CPJ urges Karzai to protect Afghan media

January 17, 2008

President Hamid Karzai
Islamic Republic of Afghanistan
C/o The Embassy of Afghanistan
2341 Wyoming Avenue, NW
Washington, D.C. 20008

Via facsimile: 202-483-6487

 

Dear President Karzai,

The Committee to Protect Journalists is concerned about your government’s failure to push through proposed media reforms at a time when the Afghan press is growing increasingly restricted. As a nonpartisan, not-for-profit organization of journalists committed to supporting our colleagues around the world, CPJ is troubled by our findings on Afghanistan, which suggest that media policy is increasingly aimed at hampering journalists.

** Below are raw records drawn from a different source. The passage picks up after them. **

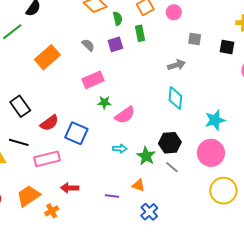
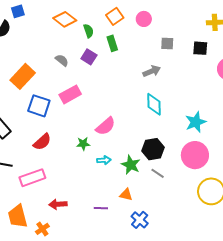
purple square: (115, 44) -> (89, 57), turned -35
green star: (104, 102) -> (83, 144), moved
red semicircle: (49, 123) -> (42, 142), moved
blue square: (76, 133) -> (39, 106), moved
orange trapezoid: (28, 196) -> (18, 216), turned -65

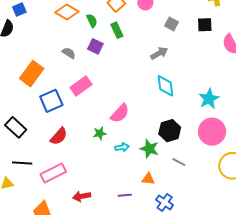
gray square: (167, 43) -> (172, 24), turned 32
blue square: (39, 106) -> (51, 101), turned -35
gray line: (158, 173) -> (179, 162), moved

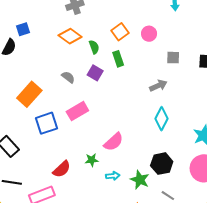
gray square: (172, 24) -> (173, 58), turned -32
cyan diamond: (165, 86) -> (161, 119), turned 30
red semicircle: (59, 136) -> (62, 169), moved

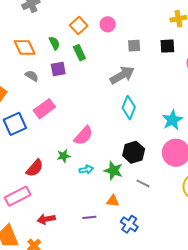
orange diamond: (70, 36) -> (25, 47), moved, turned 35
purple square: (95, 73) -> (58, 69), turned -35
gray arrow: (158, 86) -> (122, 75), size x1.4

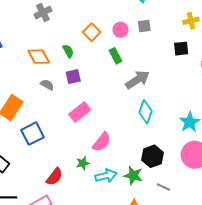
gray square: (134, 46) -> (144, 26), moved
green rectangle: (79, 53) -> (115, 56), moved
pink rectangle: (44, 109) -> (80, 112), moved
cyan arrow: (86, 170) -> (106, 176), size x1.5

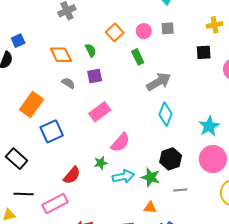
gray line: (163, 187) -> (180, 190), turned -32

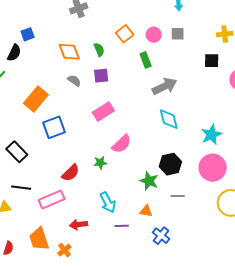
cyan diamond: (165, 114) -> (169, 119), turned -40
cyan arrow: (123, 176) -> (108, 202), moved, turned 70

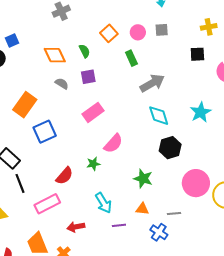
cyan star: (211, 135) -> (201, 112), moved
black hexagon: (170, 164) -> (170, 148), moved
pink circle: (213, 168) -> (196, 183), moved
black line: (21, 188) -> (20, 183), moved, turned 66
gray line: (178, 196) -> (174, 214), moved

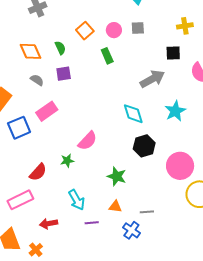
gray arrow: (152, 83) -> (152, 79), moved
pink rectangle: (93, 112) -> (47, 111), moved
pink circle: (196, 183) -> (180, 166), moved

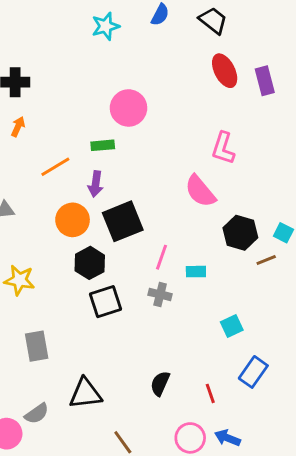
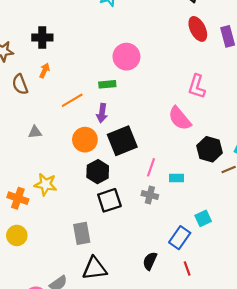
gray rectangle: (37, 346) -> (82, 233), moved
blue rectangle: (253, 372) -> (180, 238), moved

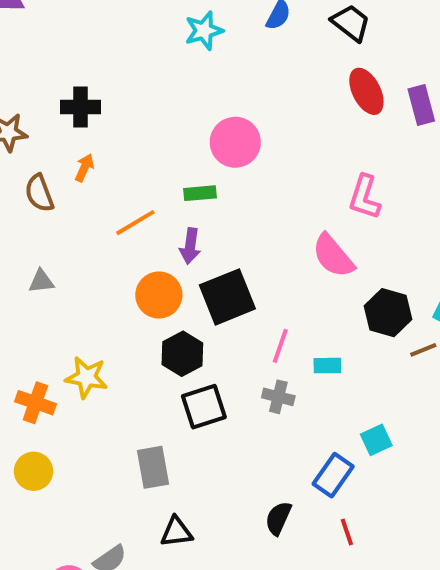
gray triangle: (35, 132) -> (41, 281), moved
black triangle: (95, 268) -> (176, 532), size x0.7

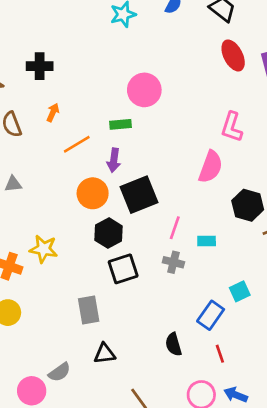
orange arrow: (84, 168) -> (53, 112), moved
pink semicircle: (333, 256) -> (211, 167), turned -120
black semicircle: (278, 518) -> (173, 344), turned -40

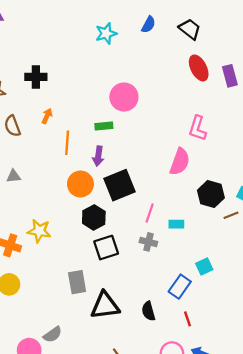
orange line: (77, 144) -> (67, 143), turned -55
black triangle: (105, 354) -> (105, 306), moved, size x1.6

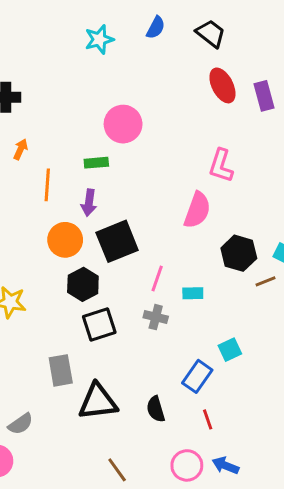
gray semicircle: (53, 335) -> (21, 424), moved

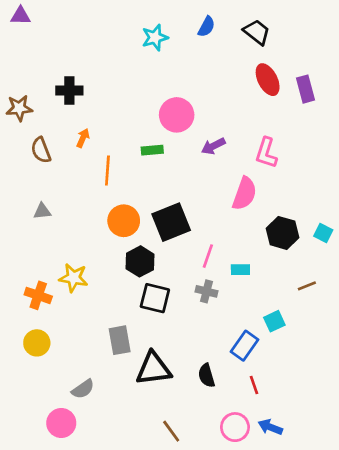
purple arrow: (89, 203) -> (213, 146), moved, turned 55
brown line: (266, 281) -> (307, 286), moved
black square: (99, 324) -> (155, 298), turned 32

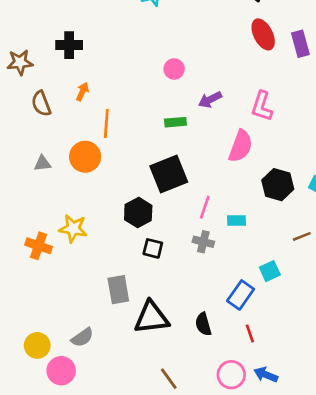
pink circle: (177, 115) -> (174, 69), size x0.6
green rectangle: (152, 150) -> (175, 122), moved
orange circle: (124, 221) -> (85, 157), moved
black square: (155, 298) -> (153, 248), size x0.7
yellow circle: (37, 343) -> (37, 345), moved

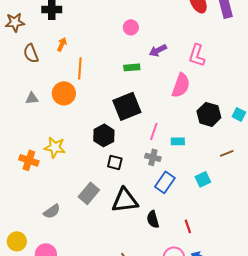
gray rectangle: (118, 290) -> (89, 193), turned 50
blue rectangle: (241, 295) -> (165, 182), moved
black triangle: (152, 318) -> (125, 200), moved
gray semicircle: (82, 337) -> (52, 211), moved
yellow circle: (37, 345) -> (17, 241), moved

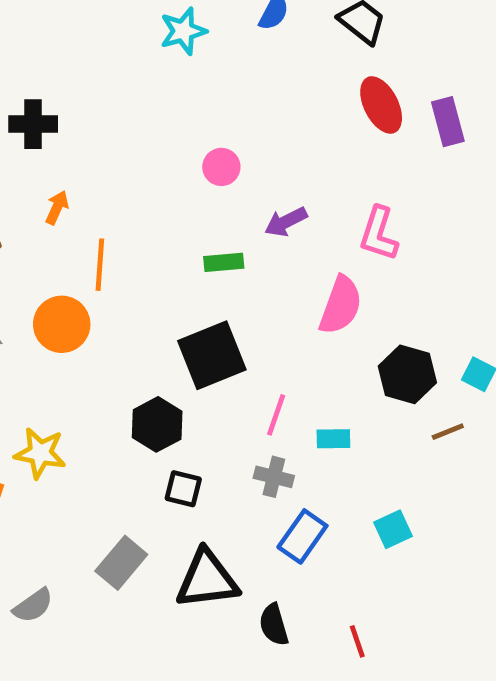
brown line: (227, 153) -> (448, 432), moved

Long-debated amendments to Afghanistan’s media law were delayed when you declined to endorse them on December 26, according to many local journalists. Shaped by a joint commission of the upper and lower houses of parliament, with informed critiques from journalists and media commentators, the amendments represent a promising step toward reaffirming media freedom.

In the interim negotiating period, while the parliamentary houses choose whether to act on or overrule your suggestions, journalists are left vulnerable to prosecution for cultural transgressions as determined by the Ministry of Information and Culture. The ministry does so with the backing of the National Directorate of Security (NDS) and the Nationwide Council of Religious Scholars of Afghanistan.

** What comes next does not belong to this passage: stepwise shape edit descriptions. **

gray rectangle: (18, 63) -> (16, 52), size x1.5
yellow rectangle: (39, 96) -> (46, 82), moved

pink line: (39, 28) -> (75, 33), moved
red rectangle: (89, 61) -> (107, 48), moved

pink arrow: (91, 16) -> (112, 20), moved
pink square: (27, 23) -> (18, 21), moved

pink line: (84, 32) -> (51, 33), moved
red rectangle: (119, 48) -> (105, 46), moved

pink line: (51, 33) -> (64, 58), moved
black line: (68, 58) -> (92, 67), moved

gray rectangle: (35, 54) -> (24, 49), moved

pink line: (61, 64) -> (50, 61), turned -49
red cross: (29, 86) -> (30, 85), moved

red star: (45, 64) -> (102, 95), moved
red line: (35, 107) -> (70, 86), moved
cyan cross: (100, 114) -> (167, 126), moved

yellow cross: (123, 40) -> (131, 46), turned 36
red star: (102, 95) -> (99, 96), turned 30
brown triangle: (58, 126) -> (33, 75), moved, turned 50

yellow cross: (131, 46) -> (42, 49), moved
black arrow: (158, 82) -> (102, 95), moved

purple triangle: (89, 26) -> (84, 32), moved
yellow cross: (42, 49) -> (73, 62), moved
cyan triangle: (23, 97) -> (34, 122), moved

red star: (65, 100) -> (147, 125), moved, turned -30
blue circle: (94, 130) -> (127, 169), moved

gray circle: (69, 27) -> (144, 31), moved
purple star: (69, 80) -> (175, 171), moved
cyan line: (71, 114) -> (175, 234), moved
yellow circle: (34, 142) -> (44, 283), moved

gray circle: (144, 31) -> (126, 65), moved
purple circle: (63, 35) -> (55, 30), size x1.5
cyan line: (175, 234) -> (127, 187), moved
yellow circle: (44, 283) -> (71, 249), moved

There have been several incidents that are indications of this trend:

  • The Council of Religious Scholars has recommended the death penalty for a young reporter and student charged with blasphemy in Mazar-i-Sharif, according to local press freedom advocate Rahimullah Samander. Local journalists are vocal in their support of Parwez Kambakhsh, who was detained on October 27 for downloading distributing to friends an article about the Prophet Mohammed from the Internet. We share their concerns that Kambakhsh is being targeted in order to put pressure on his brother, journalist Sayed Yaqub Ibrahimi, who has repeatedly offended officials with his articles for the Institute for War and Peace Reporting. Although the Balkh provincial council appealed for the 23-year-old Kambakhsh’s release after meeting with him on January 6, clerics renewed their call for his execution on January 14, Samander’s colleague Naqibullah Taib told CPJ.
  • On January 4, you met with influential clerics who called popular music shows and Indian soap operas broadcast by Tolo TV un-Islamic, according to Agence France-Presse. Shortly after that meeting a communication from Minister Abdul Khuram to private TV channels banned programs contrary to Afghanistan’s culture and laws on threat of referral to the attorney general for prosecution. Saad Mohseni, who runs Tolo and other networks, provided CPJ with a copy of the letter last week. Mohseni told us that NDS representatives reiterated the minister’s ban in a meeting with private TV station heads on January 9.
  • In 2002, you pledged to turn state-owned Radio Television Afghanistan (RTA) into a public service broadcaster. Yet your latest recommendations on the proposed media law vetoed the draft proposals to establish an independent commission, including legislative and judicial representatives, to govern RTA on the grounds that they were unconstitutional, local news reports say. RTA’s director of planning and foreign relations, Abdul Rahman Panjshiri, resigned in September 2007, directly citing Minister Khuram’s efforts to curb the station’s independence as his reason. “During my 29 years of service with RTA I have not seen such an attempt to suppress freedom,” he said in comments published on the Web site of Radio Netherlands.

We do, however, applaud your recommendation for increased clarity in the proposed media bill regarding punishment for violations of new restrictions against insulting Islam, which were overly broad and open to misinterpretation.

As Afghanistan gears up for presidential and parliamentary elections in 2009, it is more important than ever to promote a professional media industry, free from the threat of reprisal and content restrictions on religious or any other grounds.

We ask that you intervene to ensure that the charges against Parwez Kambakhsh are immediately dropped and, on a broader scale, we encourage you to press for revisions to the media law that guarantee increased protection for journalists. We urge you to counteract the threat of prosecution for private TV stations and allow them to determine the cultural relevance of their own programming.

We ask, finally, that you fulfill your promise to develop Radio Television Afghanistan as a public media outlet, and take steps to reduce the Ministry of Information and Culture’s editorial and administrative influence over the broadcaster.

These actions will send a clear signal that you will not tolerate moves to restrict the media but rather to allow it to flourish as Afghanistan grows as a democracy.

Thank you for your attention to this important matter.